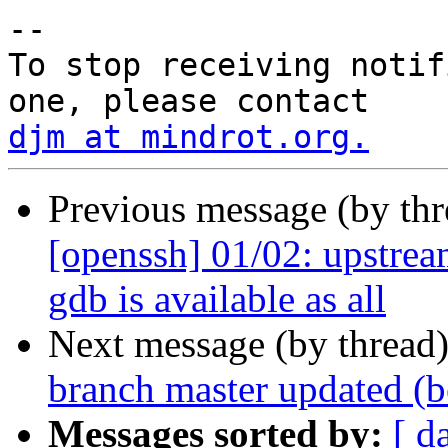
-- 

To stop receiving notif
djm at mindrot.org.
Previous message (by th
[openssh] 01/02: upstream
gdb is available as all
Next message (by thread
branch master updated (
Messages sorted by:
[ d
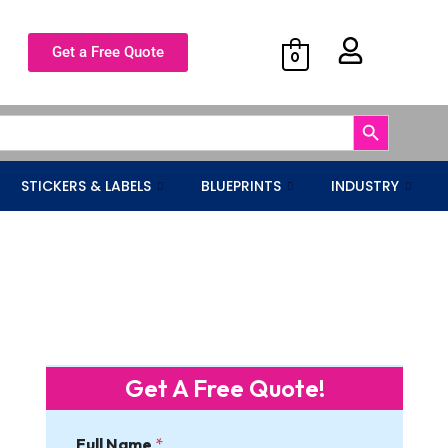
Get a Free Quote
0
Search Button
STICKERS & LABELS
BLUEPRINTS
INDUSTRY
Get A Free Quote!
Full Name
*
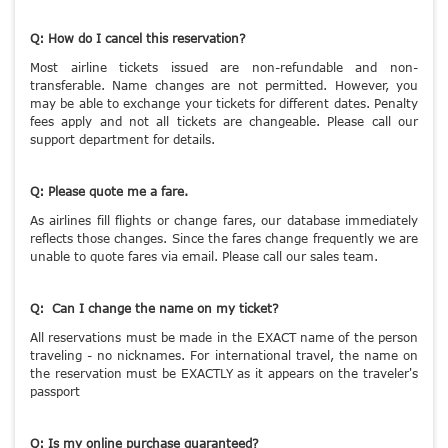
Q: How do I cancel this reservation?
Most airline tickets issued are non-refundable and non-
transferable. Name changes are not permitted. However, you
may be able to exchange your tickets for different dates. Penalty
fees apply and not all tickets are changeable. Please call our
support department for details.
Q: Please quote me a fare.
As airlines fill flights or change fares, our database immediately
reflects those changes. Since the fares change frequently we are
unable to quote fares via email. Please call our sales team.
Q: Can I change the name on my ticket?
All reservations must be made in the EXACT name of the person
traveling - no nicknames. For international travel, the name on
the reservation must be EXACTLY as it appears on the traveler's
passport
Q: Is my online purchase guaranteed?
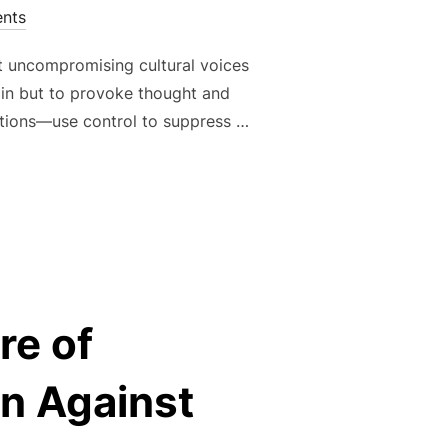
nts
st uncompromising cultural voices
rtain but to provoke thought and
rations—use control to suppress …
 AGAINST CONFORMITY: ART AS A WEAPON OF LIBERATION”
re of
n Against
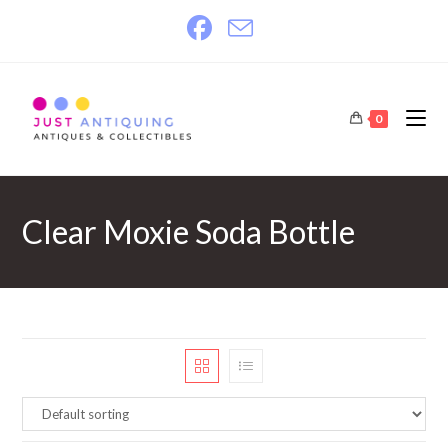
Skip
to
content
0
Clear Moxie Soda Bottle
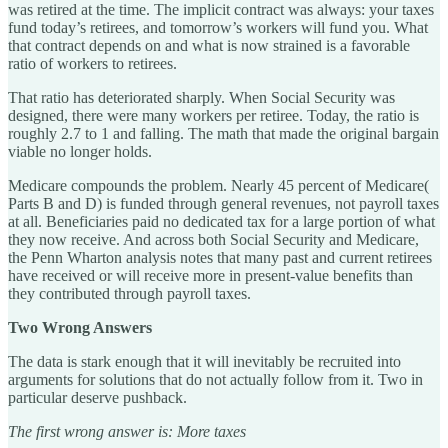
was retired at the time. The implicit contract was always: your taxes
fund today’s retirees, and tomorrow’s workers will fund you. What
that contract depends on and what is now strained is a favorable
ratio of workers to retirees.
That ratio has deteriorated sharply. When Social Security was
designed, there were many workers per retiree. Today, the ratio is
roughly 2.7 to 1 and falling. The math that made the original bargain
viable no longer holds.
Medicare compounds the problem. Nearly 45 percent of Medicare(
Parts B and D) is funded through general revenues, not payroll taxes
at all. Beneficiaries paid no dedicated tax for a large portion of what
they now receive. And across both Social Security and Medicare,
the Penn Wharton analysis notes that many past and current retirees
have received or will receive more in present-value benefits than
they contributed through payroll taxes.
Two Wrong Answers
The data is stark enough that it will inevitably be recruited into
arguments for solutions that do not actually follow from it. Two in
particular deserve pushback.
The first wrong answer is: More taxes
....
What is expected → In the material above, which lines fall between the one holding "Search Button" and the one holding "traveling - no", inclusive? Print exactly those, with the pictures left out.

Expected answer →
Search Button
STICKERS & LABELS
BLUEPRINTS
INDUSTRY
Get A Free Quote!
Full Name
*
Q: How do I cancel this reservation?
Most airline tickets issued are non-refundable and non-
transferable. Name changes are not permitted. However, you
may be able to exchange your tickets for different dates. Penalty
fees apply and not all tickets are changeable. Please call our
support department for details.
Q: Please quote me a fare.
As airlines fill flights or change fares, our database immediately
reflects those changes. Since the fares change frequently we are
unable to quote fares via email. Please call our sales team.
Q: Can I change the name on my ticket?
All reservations must be made in the EXACT name of the person
traveling - no nicknames. For international travel, the name on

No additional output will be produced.